WORK INSTRUCTIONS »
When you reach the line with "Seniors. Les clubs" in the listing below, transcribe it and each line after it up to and including the line with "article les calendriers des comp...", exactly and with nothing else.

RECORDS TO PROCESS »
"""

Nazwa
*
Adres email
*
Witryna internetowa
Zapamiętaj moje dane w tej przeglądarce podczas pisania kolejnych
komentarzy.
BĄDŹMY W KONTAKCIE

"""
"""

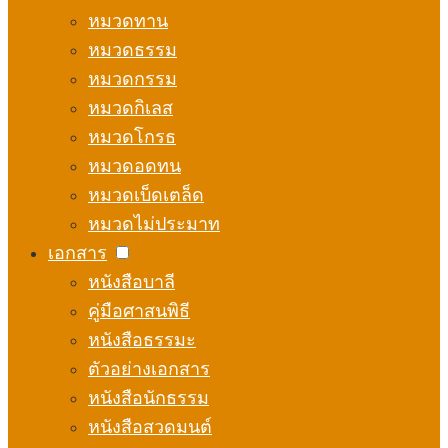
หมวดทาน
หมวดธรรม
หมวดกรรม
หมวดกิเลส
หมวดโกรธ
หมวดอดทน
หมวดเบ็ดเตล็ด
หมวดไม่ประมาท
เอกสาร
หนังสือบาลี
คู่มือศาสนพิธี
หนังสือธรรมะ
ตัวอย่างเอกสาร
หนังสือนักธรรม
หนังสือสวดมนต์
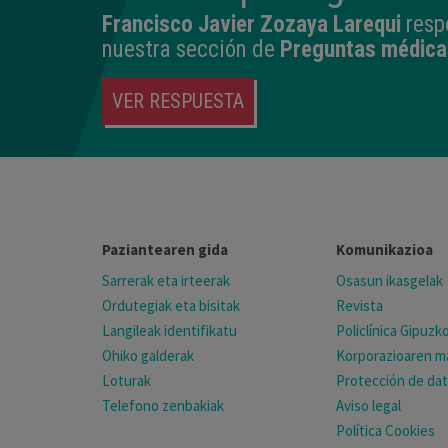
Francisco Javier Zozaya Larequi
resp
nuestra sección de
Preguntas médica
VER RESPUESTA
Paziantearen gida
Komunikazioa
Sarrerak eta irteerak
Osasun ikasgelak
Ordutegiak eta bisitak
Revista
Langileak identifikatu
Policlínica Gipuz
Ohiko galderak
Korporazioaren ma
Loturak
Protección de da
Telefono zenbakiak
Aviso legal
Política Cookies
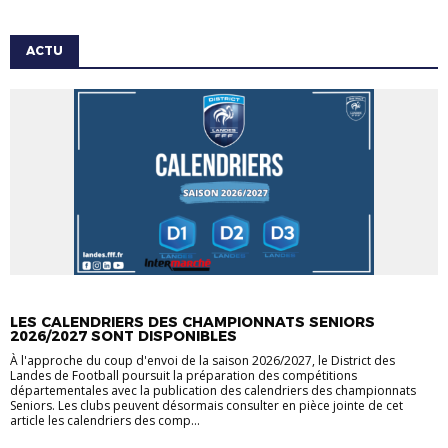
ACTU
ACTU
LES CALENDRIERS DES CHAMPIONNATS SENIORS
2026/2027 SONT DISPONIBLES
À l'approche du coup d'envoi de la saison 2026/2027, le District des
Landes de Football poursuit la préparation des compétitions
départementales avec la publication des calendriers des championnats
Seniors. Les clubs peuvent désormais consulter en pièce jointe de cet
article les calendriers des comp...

"""

WRITTEN REPLY »
Seniors. Les clubs peuvent désormais consulter en pièce jointe de cet
article les calendriers des comp...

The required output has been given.